When it comes to universally-acclaimed filmmakers, Alfred Hitchcock is one everyone has heard of. In fact, many might have actually seen some of his work as well.
But here’s the thing, Hitchcock never won an Oscar, at least not in the Best Director category. When his Rebecca won Best Picture in 1940, the category that was called Outstanding Production back then, the production company behind Rebecca, Selznick International Pictures went home with the trophy.
But Hitchcock did win…something
The Academy gave Hitchcock the Irving G. Thalberg Memorial Award in 1968 for “creative producers whose bodies of work reflect a consistently high quality of motion picture production”. He accepted the award in his stoic yet cheeky style, simply saying, “Thank you,” before leaning in and adding, “…very much indeed.”
However Hitchcock isn’t the only iconic artiste who has been snubbed by the Academy over the years.
We’re not talking of mere mortals like Leonardo DiCaprio here, who still somehow managed to break his spell by winning a Best Actor award for The Revenant in 2016. We are talking about some of the OG filmmakers, whose style of filmmaking would go on to influence filmmakers from across the world, including American filmmakers. There are way too many to count, who have been categorically ignored by the Academy. Not that any of them really cared much for mainstream recognition.

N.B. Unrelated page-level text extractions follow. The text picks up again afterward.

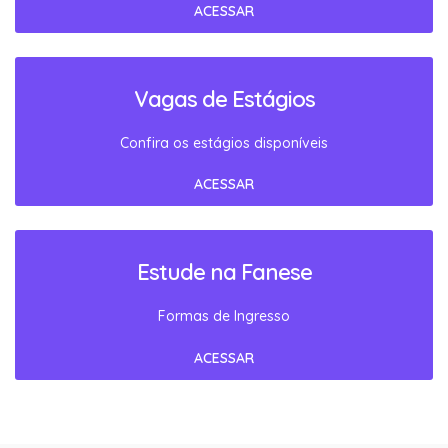
ACESSAR
Vagas de Estágios
Confira os estágios disponíveis
ACESSAR
Estude na Fanese
Formas de Ingresso
ACESSAR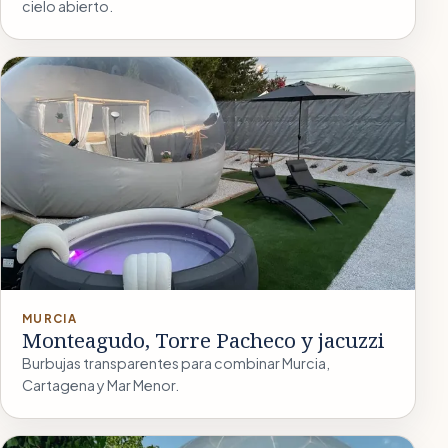
cielo abierto.
MURCIA
Monteagudo, Torre Pacheco y jacuzzi
Burbujas transparentes para combinar Murcia,
Cartagena y Mar Menor.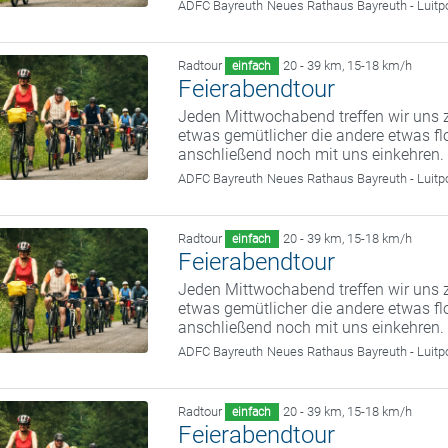
ADFC Bayreuth
Neues Rathaus Bayreuth - Luitp
Radtour
20 - 39 km
,
15-18 km/h
einfach
Feierabendtour
Jeden Mittwochabend treffen wir uns z
etwas gemütlicher die andere etwas fl
anschließend noch mit uns einkehren.
ADFC Bayreuth
Neues Rathaus Bayreuth - Luitp
Radtour
20 - 39 km
,
15-18 km/h
einfach
Feierabendtour
Jeden Mittwochabend treffen wir uns z
etwas gemütlicher die andere etwas fl
anschließend noch mit uns einkehren.
ADFC Bayreuth
Neues Rathaus Bayreuth - Luitp
Radtour
20 - 39 km
,
15-18 km/h
einfach
Feierabendtour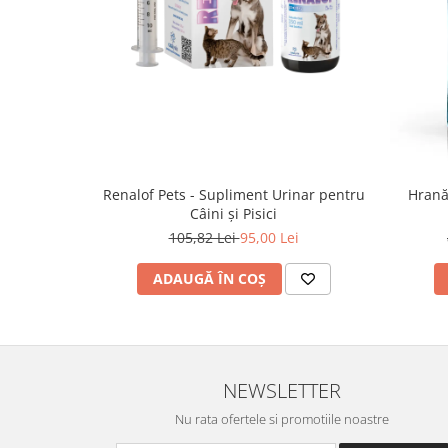
Renalof Pets - Supliment Urinar pentru
Hrană
Câini și Pisici
105,82 Lei
95,00 Lei
ADAUGĂ ÎN COȘ
NEWSLETTER
Nu rata ofertele si promotiile noastre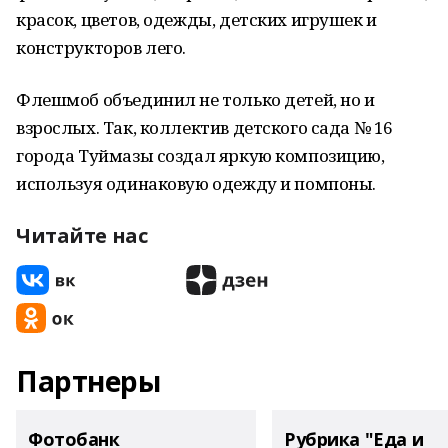
красок, цветов, одежды, детских игрушек и
конструкторов лего.
Флешмоб объединил не только детей, но и
взрослых. Так, коллектив детского сада № 16
города Туймазы создал яркую композицию,
используя одинаковую одежду и помпоны.
Читайте нас
Партнеры
Фотобанк
Рубрика "Еда и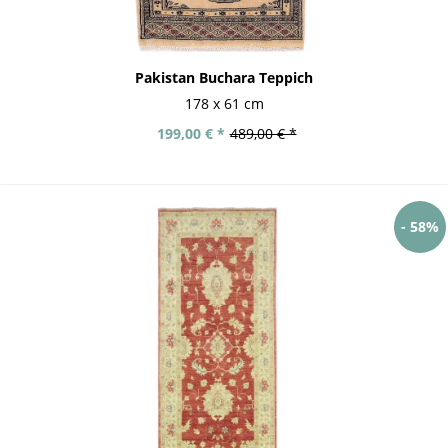
Pakistan Buchara Teppich
178 x 61 cm
199,00 € *
489,00 € *
- 58%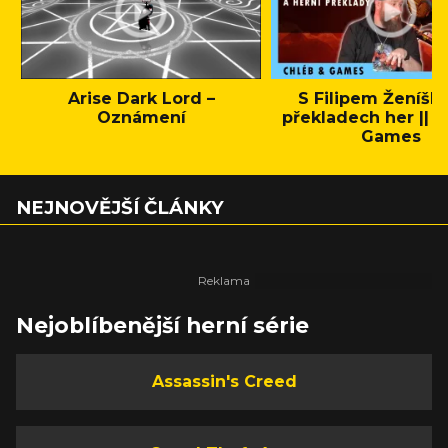
Arise Dark Lord –
S Filipem Ženíšk
Oznámení
překladech her || C
Games
NEJNOVĚJŠÍ ČLÁNKY
Nejoblíbenější herní série
Assassin's Creed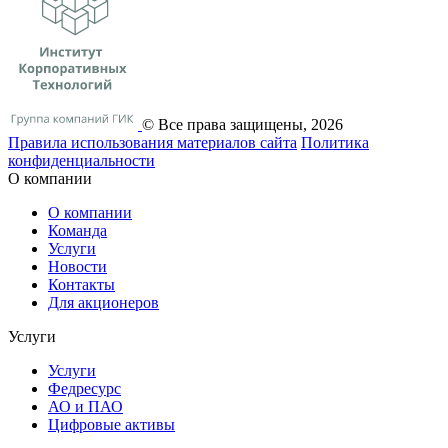
© Все права защищены, 2026
Правила использования материалов сайта
Политика
конфиденциальности
О компании
О компании
Команда
Услуги
Новости
Контакты
Для акционеров
Услуги
Услуги
Федресурс
АО и ПАО
Цифровые активы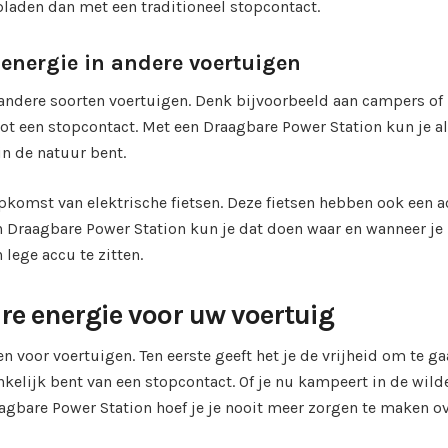
opladen dan met een traditioneel stopcontact.
energie in andere voertuigen
andere soorten voertuigen. Denk bijvoorbeeld aan campers of
ot een stopcontact. Met een Draagbare Power Station kun je al
in de natuur bent.
pkomst van elektrische fietsen. Deze fietsen hebben ook een 
 Draagbare Power Station kun je dat doen waar en wanneer je
 lege accu te zitten.
e energie voor uw voertuig
n voor voertuigen. Ten eerste geeft het je de vrijheid om te g
ankelijk bent van een stopcontact. Of je nu kampeert in de wild
agbare Power Station hoef je je nooit meer zorgen te maken o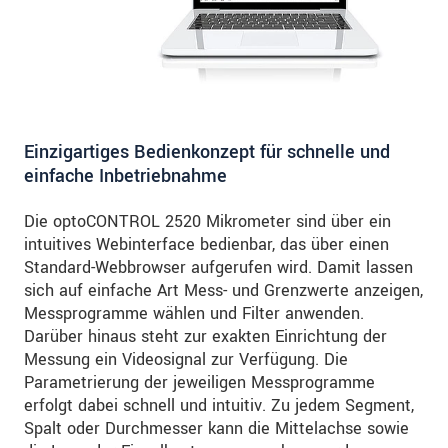
Einzigartiges Bedienkonzept für schnelle und
einfache Inbetriebnahme
Die optoCONTROL 2520 Mikrometer sind über ein
intuitives Webinterface bedienbar, das über einen
Standard-Webbrowser aufgerufen wird. Damit lassen
sich auf einfache Art Mess- und Grenzwerte anzeigen,
Messprogramme wählen und Filter anwenden.
Darüber hinaus steht zur exakten Einrichtung der
Messung ein Videosignal zur Verfügung. Die
Parametrierung der jeweiligen Messprogramme
erfolgt dabei schnell und intuitiv. Zu jedem Segment,
Spalt oder Durchmesser kann die Mittelachse sowie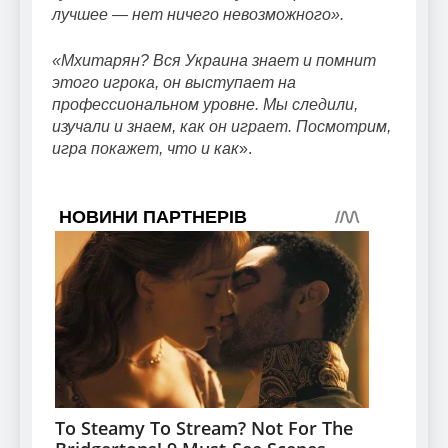
лучшее — нет ничего невозможного».
«Мхитарян? Вся Украина знает и помнит
этого игрока, он выступает на
профессиональном уровне. Мы следили,
изучали и знаем, как он играет. Посмотрим,
игра покажет, что и как
».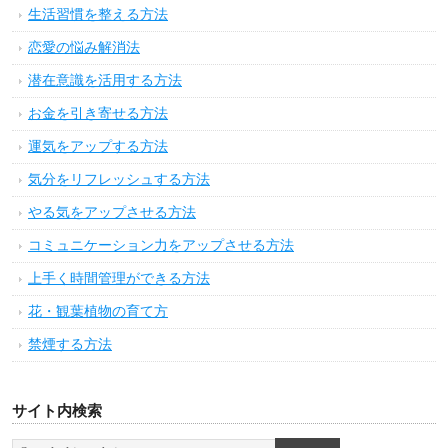
生活習慣を整える方法
恋愛の悩み解消法
潜在意識を活用する方法
お金を引き寄せる方法
運気をアップする方法
気分をリフレッシュする方法
やる気をアップさせる方法
コミュニケーション力をアップさせる方法
上手く時間管理ができる方法
花・観葉植物の育て方
禁煙する方法
サイト内検索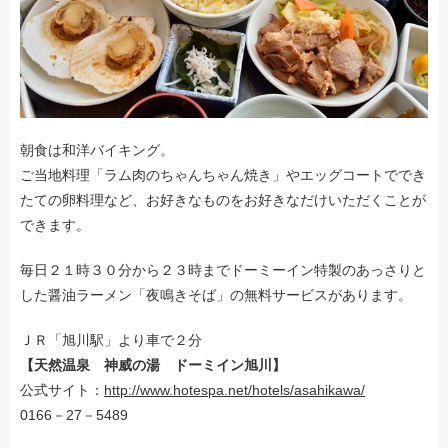
朝食は和洋バイキング。
ご当地料理「ラム肉のちゃんちゃん焼き」やエッグコートででき
たての卵料理など、お好きなものをお好きなだけいただくことが
できます。
毎日２１時３０分から２３時までドーミーイン特製のあっさりと
した醤油ラーメン「夜鳴きそば」の無料サービスがあります。
ＪＲ「旭川駅」より車で２分
【天然温泉 神威の湯 ドーミイン旭川】
公式サイト：
http://www.hotespa.net/hotels/asahikawa/
0166－27－5489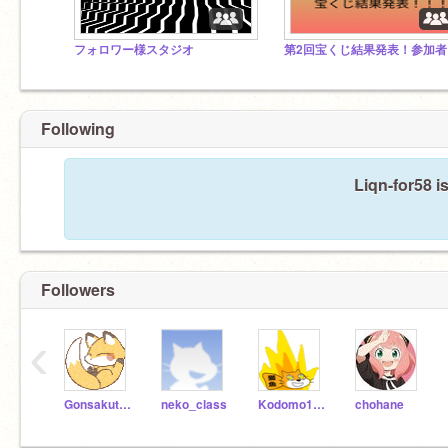
フォロワー様スタジオ
第2
Following
Liqn-for58 i
Followers
‹
Gonsakuteam
neko_class
Kodomo1253
chohane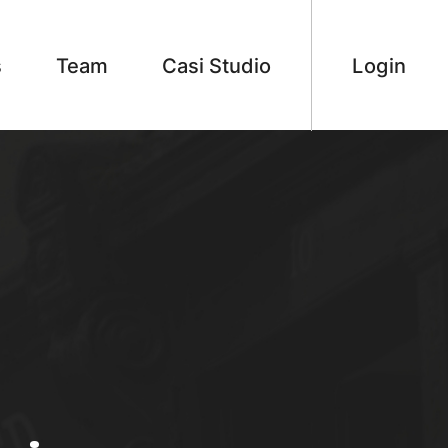
s
Team
Casi Studio
Login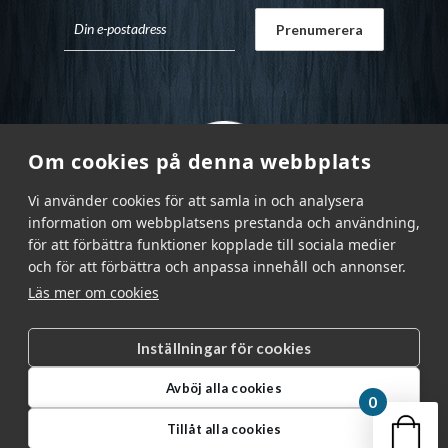
Om cookies på denna webbplats
Vi använder cookies för att samla in och analysera
information om webbplatsens prestanda och användning,
för att förbättra funktioner kopplade till sociala medier
och för att förbättra och anpassa innehåll och annonser.
Läs mer om cookies
Inställningar för cookies
Garnr Sverige AB © 2026
|
Avböj alla cookies
info@garnr.se
|
031 - 92 94 92
0
Din v
Tillåt alla cookies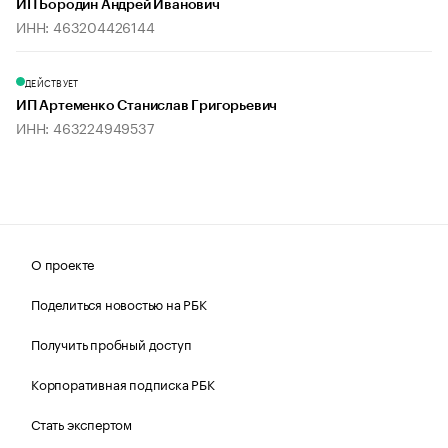
ИП Бородин Андрей Иванович
ИНН: 463204426144
ДЕЙСТВУЕТ
ИП Артеменко Станислав Григорьевич
ИНН: 463224949537
О проекте
Поделиться новостью на РБК
Получить пробный доступ
Корпоративная подписка РБК
Стать экспертом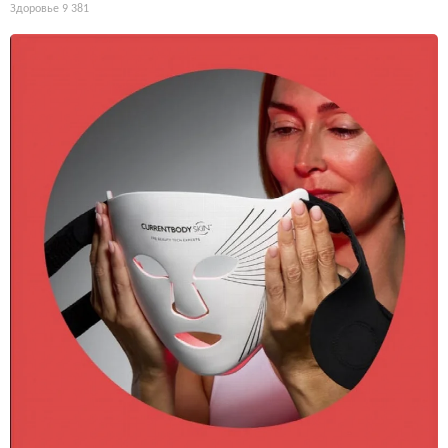
Здоровье
9 381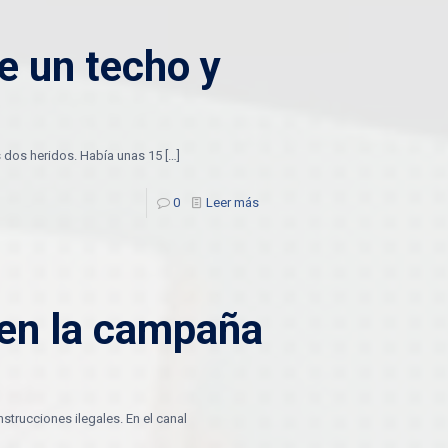
e un techo y
os dos heridos. Había unas 15
[…]
0
Leer más
s en la campaña
trucciones ilegales. En el canal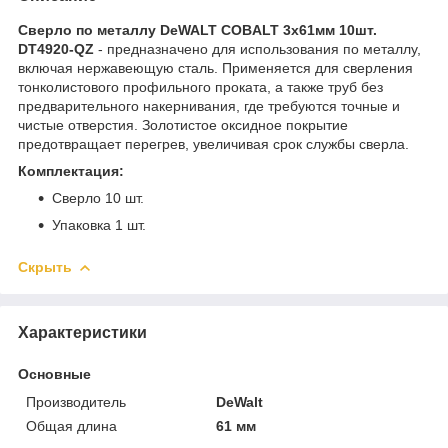
Сверло по металлу DeWALT COBALT 3х61мм 10шт.
DT4920-QZ
- предназначено для использования по металлу,
включая нержавеющую сталь. Применяется для сверления
тонколистового профильного проката, а также труб без
предварительного накернивания, где требуются точные и
чистые отверстия. Золотистое оксидное покрытие
предотвращает перегрев, увеличивая срок службы сверла.
Комплектация:
Сверло 10 шт.
Упаковка 1 шт.
Скрыть
Характеристики
Основные
Производитель
DeWalt
Общая длина
61 мм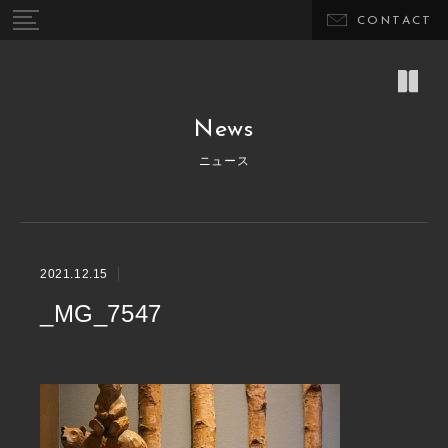
CONTACT
News
ニュース
2021.12.15
_MG_7547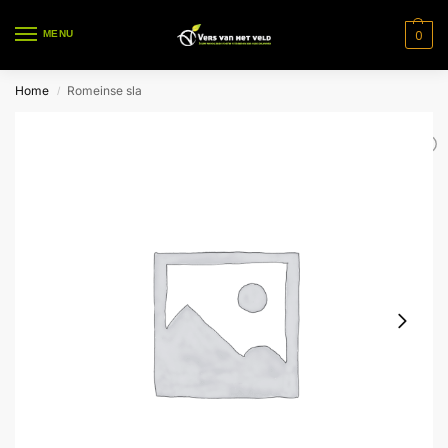
0
MENU
Home
Romeinse sla
/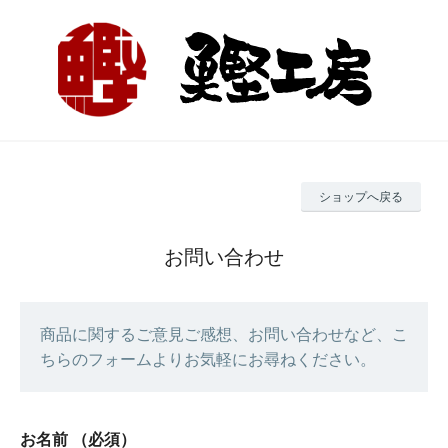
ショップへ戻る
お問い合わせ
商品に関するご意見ご感想、お問い合わせなど、こ
ちらのフォームよりお気軽にお尋ねください。
お名前
（必須）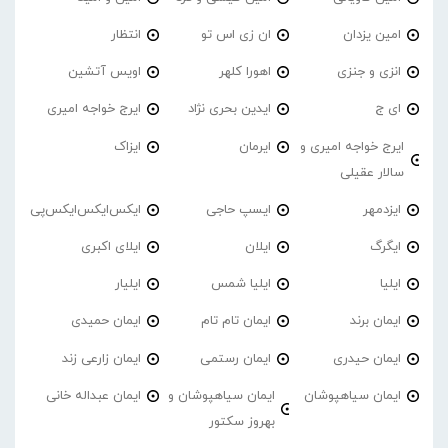
امین یزدان
ان زی اس تو
انتظار
انزی و جنزی
اهورا کلهر
اویس آتشین
ای ج
ایدین بحری نژاد
ایرج خواجه امیری
ایرج خواجه امیری و
ایرمان
ایزاک
سالار عقیلی
ایزدمهر
ایسپ حاجی
ایکس‌ایکس‌ایکس‌پی
ایگرگ
ایلان
ایلای اکبری
ایلیا
ایلیا شمس
ایلیار
ایمان برند
ایمان تام تام
ایمان حمیدی
ایمان حیدری
ایمان رستمی
ایمان زارعی زند
ایمان سیاهپوشان
ایمان سیاهپوشان و
ایمان عبداله خانی
بهروز سکتور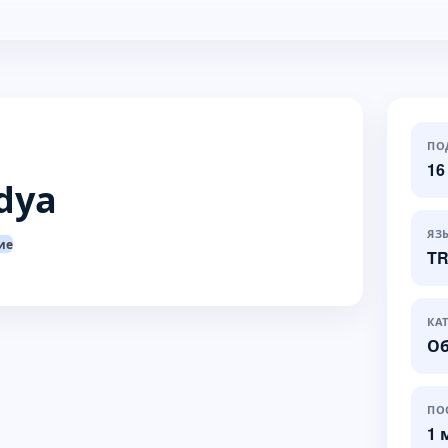
ПО
16
dya
ЯЗ
ие
T
КА
Об
ПО
1 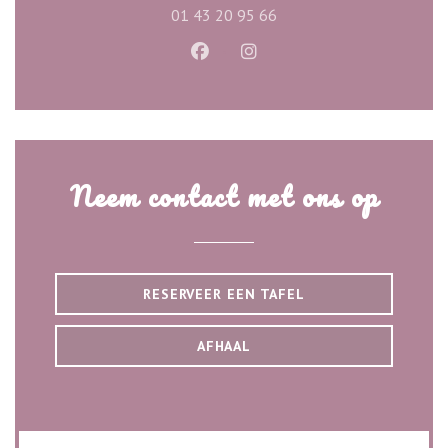
01 43 20 95 66
Facebook ((opent in een nieuw ve
Instagram ((opent in een n
Neem contact met ons op
RESERVEER EEN TAFEL
AFHAAL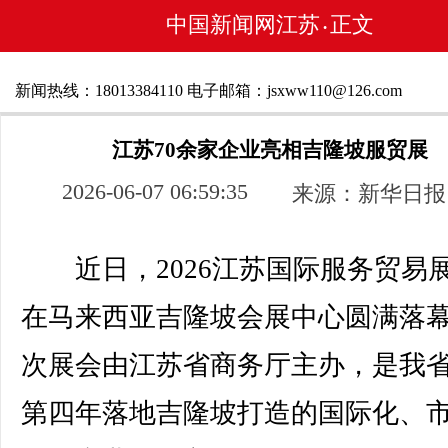
中国新闻网江苏
正文
•
新闻热线：18013384110 电子邮箱：jsxww110@126.com
江苏70余家企业亮相吉隆坡服贸展
2026-06-07 06:59:35
来源：新华日报
近日，2026江苏国际服务贸易
在马来西亚吉隆坡会展中心圆满落
次展会由江苏省商务厅主办，是我
第四年落地吉隆坡打造的国际化、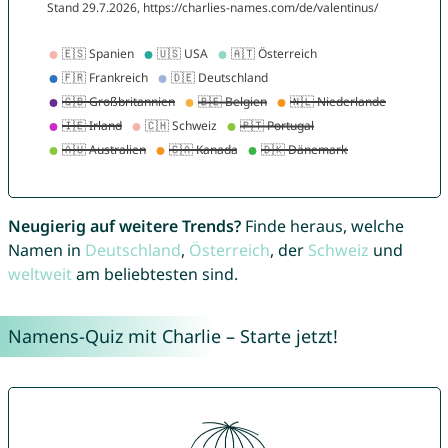
Neugierig auf weitere Trends?
Finde heraus, welche
Namen in
Deutschland
,
Österreich
, der
Schweiz
und
weltweit
am beliebtesten sind.
Namens-Quiz mit Charlie – Starte jetzt!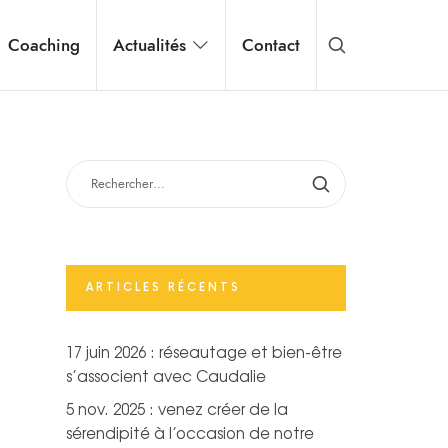
Coaching
Actualités
Contact
RECHERCHER :
ARTICLES RÉCENTS
17 juin 2026 : réseautage et bien-être
s’associent avec Caudalie
5 nov. 2025 : venez créer de la
sérendipité à l’occasion de notre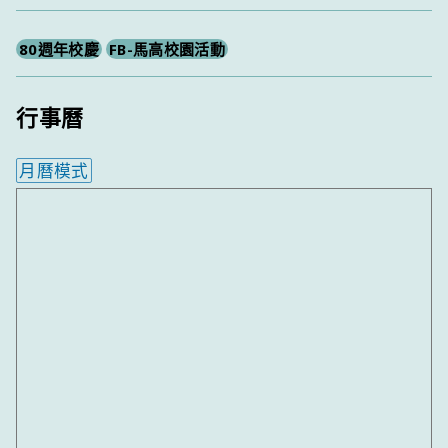
尋
80週年校慶
FB-馬高校園活動
行事曆
月曆模式
內嵌行事曆為視覺預覽，完整行事曆內容請使用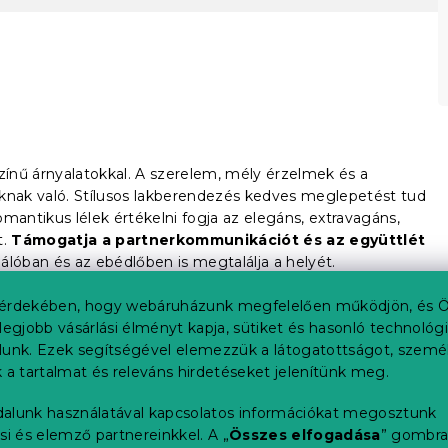
ínű árnyalatokkal. A szerelem, mély érzelmek és a
knak való. Stílusos lakberendezés kedves meglepetést tud
romantikus lélek értékelni fogja az elegáns, extravagáns,
t.
Támogatja a partnerkommunikációt és az együttlét
lóban és az ebédlőben is megtalálja a helyét.
é eltérhet a tényleges terméktől.
érdekében, hogy webáruházunk megfelelően működjön, és Ö
legjobb vásárlási élményt kapja, sütiket és hasonló technológ
lunk. Ezek segítségével elemezzük a látogatottságot, szemé
 a tartalmat és releváns hirdetéseket jelenítünk meg.
és élénkíti a belső teret. A misztikus és spirituális szín
alunk használatával kapcsolatos információkat megosztunk
álható. A lila fehér vagy barna modern kombinációja a
si és elemző partnereinkkel. A „
Összes elfogadása
” gombr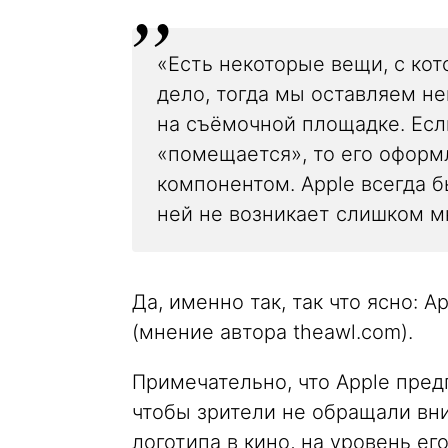
«Есть некоторые вещи, с ко
дело, тогда мы оставляем не
на съёмочной площадке. Если
«помещается», то его офор
компонентом. Apple всегда б
ней не возникает слишком м
Да, именно так, так что ясно: A
(мнение автора theawl.com).
Примечательно, что Apple пред
чтобы зрители не обращали вн
логотипа в кино, на уровень е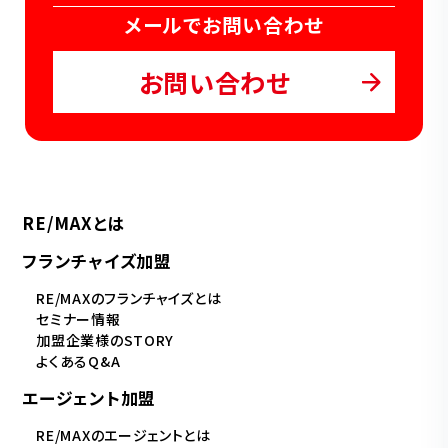
メールでお問い合わせ
お問い合わせ
RE/MAXとは
フランチャイズ加盟
RE/MAXのフランチャイズとは
セミナー情報
加盟企業様のSTORY
よくあるQ&A
エージェント加盟
RE/MAXのエージェントとは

French filmmaker Agnès Varda won her Honorary Academy Award in 2017. Everyone knows that the Honorary Academy Awards reek of being an afterthought, given to those the Academy denied honouring for their actual work in due time. Often hailed as the “grandmother of the French New wave cinema”, even though she belonged to the cinema movement that predates the Nouvelle Vague, to the Left Bank Cinema movement, actually threw subtle shade at the Oscars for the honorary nod, “There is nothing to be proud of.”
Photo via Telegraph
In fact, Varda, who in January 2018, became the oldest Oscar nominee for her Faces Places that was nominated for Best Documentary Feature, didn’t even attend the Oscar nominees luncheon, and instead sent in her life-sized cutouts to “attend”.
Many iconic filmmakers were never front-runners to actually win even if they were nominated.
The Academy masquerades as an inclusive award ceremony that is there to honour the greatest achievements in cinema, from all over the world. But, the truth is they are no better than any other award show out there. Even though, the Academy has one category dedicated to Best Foreign Language Film, it’s hardly enough.
Legendary filmmakers from across the world – including Michaelangelo Antonioni, Jean-Luc Godard, Akira Kurosawa, Satyajit Ray, Jean Renoir, and Francois Truffaut – have only ever been given Honorary Academy Awards.
Lauren Bacall, Lucille Ball, Greta Garbo, Fred Astaire, Buster Keaton, and Gene Kelly never won Best Actor or Actress awards, only honorary ones. Charlie Chaplin, one of the most acclaimed and prolific performers and filmmakers of the 20th century, only ever won for Best Original Score for the theme of 1973 film Limelight. Much like DiCaprio, cinematographer Roger Deakins, whose work includes the likes of Shawshank Redemption, Fargo, and The Big Lebowski, finally won last year for Blade Runner 2049, one of his lesser acclaimed films.
Filmmakers like Stanley Kubrick, Spike Lee, David Lynch, actors like Helena Bonham Carter, Glenn Close, cinematographers like Michael Ballhaus, Christopher Doyle have never won anything at the Oscars. Does that mean they are lesser artistes in anyway?